5. If you're on the toilet and you fear it might get noisy it is no use trying to control it. Doing so will just make the sound last longer. Also, a toilet bowel will work as an amplification device. It's a design fault and until Jeremy Dyson gets IBS we're just going to have to deal with it.

I think I'll leave it at that. I don't want to get to graphic on your healthy asses.

NOTE: It has now been pointed out to me that Jeremy Dyson is from the League of Gentlemen. I was, of course, thinking of James Dyson - the inventor - who has in fact done much to mask the sound of my toilet-ing with his hand dryers.


Tuesday, 27 August 2013

I Watched Her Film And I Liked It.

I just watched Katy Perry's movie Part Of Me and really enjoyed it. I've also seen and enjoyed Justin Bieber: Never Say Never twice. I like those sort of things and yet I'm also really tough - it's the paradox that makes me the flavour of the decade.

I had less than four hours of fitful sleep last night so am in the broken sort of state where watching pop stars really works for me. I used to really enjoy it when 90s Theakston and Middlemiss vehicle The Ozone would do a feature on Take That, East 17 or Blue. I think I can even remember quite getting into one on 911. That's the boy band 911, not the massive tragedy. In fact I've just looked them up and noticed that they split just 18 months before 9/11... COINCIDENCE????

I find it really easy to buy into the whole 'I've had some knock backs, but if you truly believe in yourself and my fans have always been there for me and touring is really hard but look at me having fun with the lighting crew and oh no, Justin's lost his voice - will he be able to get through the show?' thing. It's all very comforting. For the record, Justin does get through the show because he's a professional who loves his fans more than anything.

The Bieber film is ludicrously fake and formulaic but it still does the trick. As a person who has watched roughly 2500 hours of Neighbours in my life it's clear that I don't require my entertainment to have an earnest truth to it. Bieber has a 32 year old manager called Scooter who's also, like, his best buddy. You can't help but notice every time he lets Justin beat him at basketball or squirt him with a super soaker (ha ha ha ha ha ha ha) he's thinking about the mansion he's going to be able to buy in St Lucia once this fucking tour is over. There's a very creepy part of Justin's stage show in which a girl from the audience is invited on stage to be serenaded by him. He pops her on a stool, hands her flowers and croons the bitch with his adorable eyes and haircut in full effect. Everything about it is clearly designed by a marketing team to appeal to the burgeoning sexuality of eleven year old girls. The arena struggles to stay standing with the weight of shell shocked estrogen.

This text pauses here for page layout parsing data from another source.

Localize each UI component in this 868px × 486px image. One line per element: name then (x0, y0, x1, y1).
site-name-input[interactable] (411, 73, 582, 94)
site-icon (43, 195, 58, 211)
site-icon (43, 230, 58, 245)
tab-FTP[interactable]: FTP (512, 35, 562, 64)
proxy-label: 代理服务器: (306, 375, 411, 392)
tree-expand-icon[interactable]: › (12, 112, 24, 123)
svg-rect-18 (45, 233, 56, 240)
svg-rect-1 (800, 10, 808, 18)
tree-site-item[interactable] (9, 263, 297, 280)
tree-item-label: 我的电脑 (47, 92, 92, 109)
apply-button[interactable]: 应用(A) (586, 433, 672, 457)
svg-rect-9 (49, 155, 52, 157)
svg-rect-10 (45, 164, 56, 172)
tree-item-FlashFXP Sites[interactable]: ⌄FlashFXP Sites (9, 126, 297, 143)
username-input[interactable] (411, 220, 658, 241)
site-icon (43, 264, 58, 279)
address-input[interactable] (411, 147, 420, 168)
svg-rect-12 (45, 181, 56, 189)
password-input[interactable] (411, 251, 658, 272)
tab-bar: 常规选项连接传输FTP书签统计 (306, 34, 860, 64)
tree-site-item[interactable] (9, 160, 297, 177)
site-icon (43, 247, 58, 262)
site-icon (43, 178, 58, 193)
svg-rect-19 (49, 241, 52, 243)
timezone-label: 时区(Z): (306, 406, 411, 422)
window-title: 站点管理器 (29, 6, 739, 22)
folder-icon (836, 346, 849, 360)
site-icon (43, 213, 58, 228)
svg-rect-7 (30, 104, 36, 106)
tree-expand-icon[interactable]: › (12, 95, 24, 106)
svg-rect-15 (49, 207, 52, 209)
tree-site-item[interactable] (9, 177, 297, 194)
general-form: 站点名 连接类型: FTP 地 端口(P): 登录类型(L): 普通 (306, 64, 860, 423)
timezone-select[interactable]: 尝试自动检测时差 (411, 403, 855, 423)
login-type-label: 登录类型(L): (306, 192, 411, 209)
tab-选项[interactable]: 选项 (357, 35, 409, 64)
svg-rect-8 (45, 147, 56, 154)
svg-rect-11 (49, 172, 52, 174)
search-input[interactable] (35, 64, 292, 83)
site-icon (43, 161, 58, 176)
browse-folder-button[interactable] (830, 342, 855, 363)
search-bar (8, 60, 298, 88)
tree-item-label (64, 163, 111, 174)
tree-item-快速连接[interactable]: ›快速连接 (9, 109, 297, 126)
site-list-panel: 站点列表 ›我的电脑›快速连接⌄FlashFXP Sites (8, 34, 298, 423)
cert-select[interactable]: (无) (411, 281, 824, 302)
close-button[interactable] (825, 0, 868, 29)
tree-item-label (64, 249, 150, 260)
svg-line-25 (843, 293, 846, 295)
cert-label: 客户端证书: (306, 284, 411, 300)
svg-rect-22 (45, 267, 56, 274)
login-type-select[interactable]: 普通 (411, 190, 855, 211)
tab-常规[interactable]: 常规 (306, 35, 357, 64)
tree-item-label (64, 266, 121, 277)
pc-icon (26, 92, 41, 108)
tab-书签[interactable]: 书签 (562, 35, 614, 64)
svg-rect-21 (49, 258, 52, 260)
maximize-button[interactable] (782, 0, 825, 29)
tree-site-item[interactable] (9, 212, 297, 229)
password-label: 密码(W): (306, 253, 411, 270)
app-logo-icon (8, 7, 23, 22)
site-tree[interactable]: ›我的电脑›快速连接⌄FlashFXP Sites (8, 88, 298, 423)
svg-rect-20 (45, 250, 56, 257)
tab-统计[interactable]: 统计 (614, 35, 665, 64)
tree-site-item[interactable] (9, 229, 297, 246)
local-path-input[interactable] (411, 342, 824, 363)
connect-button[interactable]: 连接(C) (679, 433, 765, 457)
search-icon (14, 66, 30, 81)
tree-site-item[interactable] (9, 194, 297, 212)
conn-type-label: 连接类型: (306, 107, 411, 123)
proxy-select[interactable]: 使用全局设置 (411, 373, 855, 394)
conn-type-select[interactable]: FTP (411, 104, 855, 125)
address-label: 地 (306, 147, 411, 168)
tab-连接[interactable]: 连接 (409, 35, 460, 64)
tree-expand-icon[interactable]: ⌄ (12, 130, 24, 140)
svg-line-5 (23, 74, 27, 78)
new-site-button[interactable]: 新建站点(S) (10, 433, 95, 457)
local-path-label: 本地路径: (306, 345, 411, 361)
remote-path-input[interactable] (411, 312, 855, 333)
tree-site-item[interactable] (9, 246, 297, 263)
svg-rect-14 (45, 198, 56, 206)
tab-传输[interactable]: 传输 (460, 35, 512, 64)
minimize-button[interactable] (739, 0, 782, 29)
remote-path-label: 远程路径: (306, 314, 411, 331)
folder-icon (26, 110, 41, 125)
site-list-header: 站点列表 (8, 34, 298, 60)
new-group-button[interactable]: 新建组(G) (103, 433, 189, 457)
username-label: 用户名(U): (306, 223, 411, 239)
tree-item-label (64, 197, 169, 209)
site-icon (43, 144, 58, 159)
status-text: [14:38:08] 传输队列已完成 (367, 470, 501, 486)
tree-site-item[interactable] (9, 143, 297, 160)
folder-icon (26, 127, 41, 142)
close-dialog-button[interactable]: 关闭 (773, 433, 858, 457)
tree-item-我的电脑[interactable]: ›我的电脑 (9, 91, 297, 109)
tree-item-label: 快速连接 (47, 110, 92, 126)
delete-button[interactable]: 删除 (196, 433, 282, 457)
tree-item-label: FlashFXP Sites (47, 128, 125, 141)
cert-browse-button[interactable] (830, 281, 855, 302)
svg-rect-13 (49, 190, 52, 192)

Perry actually comes across as very charismatic and pretty damn likeable as it goes. There's an amazing moment in the film when her marriage with Russell Brand is breaking down. As someone who performed on the same bill as him at Downstairs at the Kings Head in Crouch End in 2004 and has had somewhere between 2 and 5 conversations with the man (one as recent as 2006!) I think I have a closer understanding than most of what she was going through. Perry is in a terrible state, balling her eyes out, obviously suffering from real pain and mental exhaustion. Waiting for her are roughly 100,000 residents of Sau Paulo. There's no way she can do the show like this. But wait! She's walking towards the stage. But she's still wailing. A backing dancer looks concerned. She steps on to a platform. She's still in distress. Her breathing is panicked. The twirly things on her boobs start spinning. She looks at the crew guy and nods. She plasters on a fake smile and the platform rises. Every teenage girl and bi-curious boy in Brazil roars. 

My account may seem facetious but the moment looked completely authentic and I'm not ashamed of being moved by it. Half way through the show the crowd start chanting something in Portuguese and her lip trembles. Her fans are pulling her through! To be fair, that looked like it could have been a clever editing trick but I'm happy to go with it. As I think I wrote in my blog post about Beyonce a couple of years ago I find watching audiences go crazy for superstars really touches me for some reason.

Does anyone want to go and see the new One Direction film this week?